2. The Court was unable to conclude that the magistrate's award of $150 was radically wrong and the appeal on quantum was dismissed.
3. The costs award of $200 does seem to be significant but it was explained that the appellant initially had a different counsel acting and she had sought and obtained three adjournments of the case before the hearing finally took place. On each occasion, counsel for the respondent had to travel to Mua for the abortive hearing. In those circumstances, the award of costs was reasonable and the appeal on that ground was also dismissed.
Counsel for appellant: Mrs Vaihu
Counsel for respondent: Mr Fakahua
Judgment
The appellant appeals against a judgment given in the Magistrates' Court at Mua on 12 March 2003.
The facts, briefly stated, are that the records of the appellant power company wrongly showed that the respondent had failed to pay his current electricity account and so on 7 October 2002 the supply of electricity to the workshop on his tax allotment was disconnected. On that same day the respondent was proposing to weld a gate to the fence of his cow paddock. When he found out that the power had been disconnected, he was put to the inconvenience of having to abandon his gate welding plans and arrange instead for the erection of a temporary barrier in place of the gate.
The respondent had, in fact, paid his electricity account on 26 September 2002. He contacted Shoreline and explained the position to the receptionist. He telephoned her back later in the day and she advised that the company records showed that no payment had been made. He then instructed his solicitor who wrote to Shoreline on 8 October 2002 advising that the account had been paid and demanding, not only reconnection of the electricity supply, but also compensation in the sum of $500.
Electricity was duly restored to the workshop on 8 October after receipt of the solicitor's letter but the respondent did not find out that it had been reconnected until two days later.
After considering all the evidence, the magistrate upheld the respondent's claim awarding him $150 damages and costs of $200 together with court fees of $21.

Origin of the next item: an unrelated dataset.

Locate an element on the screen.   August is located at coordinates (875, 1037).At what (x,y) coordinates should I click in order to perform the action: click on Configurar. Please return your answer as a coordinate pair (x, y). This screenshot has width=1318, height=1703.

Although the appeal is against the magistrate's findings on both liability and quantum, Mrs Vaihu, very properly, conceded during the hearing that the appeal on liability could not be sustained. Counsel accepted that a duty of care was owed by the appellant to the respondent in both tort and contract. If a plaintiff can establish his cause of action in tort without recourse to a contract then the action is one in tort, even though there may be a contract in which a duty of care is implied -- Halsbury 4th edition, Vol 12, para 1172.
Liability for damages in tort is based on the concept of foresee ability. Counsel for the appellant accepted, again quite properly in my view, that the consequences of the appellant's negligence, of which the respondent complains, were foreseeable in terms of the established tests but she takes issue with the figure awarded of $150 and claims that it was excessive.
On an appeal from a decision of the Magistrates' Court against the quantum of an award of damages, it is not sufficient if this Court may have awarded a different sum. The award will not be varied unless it is clear that the magistrate has acted upon some wrong principle of law, misapprehended the facts or fixed a total award which is a wholly erroneous estimate.
Applying these principles to the facts of the present case, I am unable to conclude that the magistrate's award of $150 was radically wrong and the appeal on quantum is, therefore, dismissed.
The costs award of $200, at first glance, does seem to be significant but it was explained from the Bar that the appellant initially had a different counsel acting and she had sought and obtained three adjournments of the case before the hearing finally took place. On each occasion, counsel for the respondent had to travel to Mua for the abortive hearing. In those circumstances, the award of costs seems entirely reasonable and the appeal on that ground is also dismissed.
The respondent is entitled to costs on this appeal to be agreed or taxed.